The ground_truth_fn parameter is optional (default covers the smoke scenario). Callers with a custom scenario pass their own function, and the test suite verifies that a wrong ground-truth function breaks byte-equality — confirming the function is actually used.

Consequences

  • The downstream pipeline is proven to have no hidden non-determinism. Any change that introduces clock reads, random, or mutable globals will break test_replay_is_byte_deterministic_3x.
  • Analytical tools that re-process a run from stored /fusion/results can rely on byte-identical reconstruction of all downstream records.
  • The ground_truth_fn parameter makes the function composable with scenarios beyond the default smoke.
  • The replay MCAP omits /fusion/results and /state/nav; its SHA-256 will always differ from the source SHA-256. This is expected and tested explicitly.

Alternatives considered

  • Compare raw MCAP bytes (source == replay) — rejected.
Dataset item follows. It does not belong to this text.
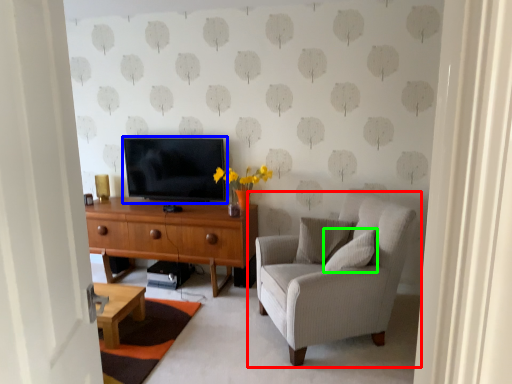 Question: Which object is positioned closest to chair (highlighted by a red box)? Select from television (highlighted by a blue box) and pillow (highlighted by a green box).

Choices:
 (A) television
 (B) pillow

Answer: (B) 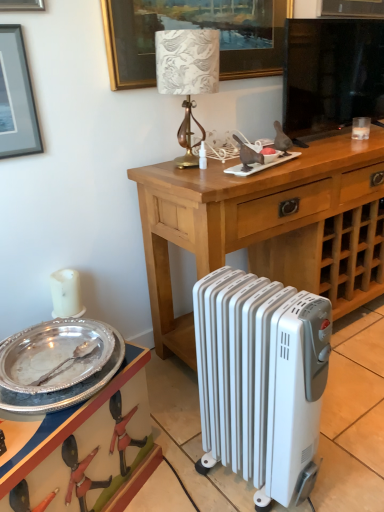 Where is `vacant region in front of gold metallic lampshade at center`? The image size is (384, 512). vacant region in front of gold metallic lampshade at center is located at coordinates (204, 176).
Source and replay contain different channel sets; byte-identical MCAP files are impossible. Per-channel payload comparison is the correct granularity.
  • Use stored PredictionOutcome records for calibration — rejected. Reading stored outcomes would bypass re-execution of compute_divergence and would not prove pipeline determinism. The replay must re-compute outcomes from the ground-truth function.
  • Parameterize all scenario constants — deferred. The v1 function hardcodes _DT_NS, _T0_NS, and the feedback policy parameters to match the smoke. Future ADRs may add a ScenarioConfig dataclass if multiple scenarios need to be verified from the same function.
  • Put replay_verification in core.* — rejected. This is an orchestration of multiple contracts, not a contract itself. It belongs in examples/ alongside the smoke it verifies.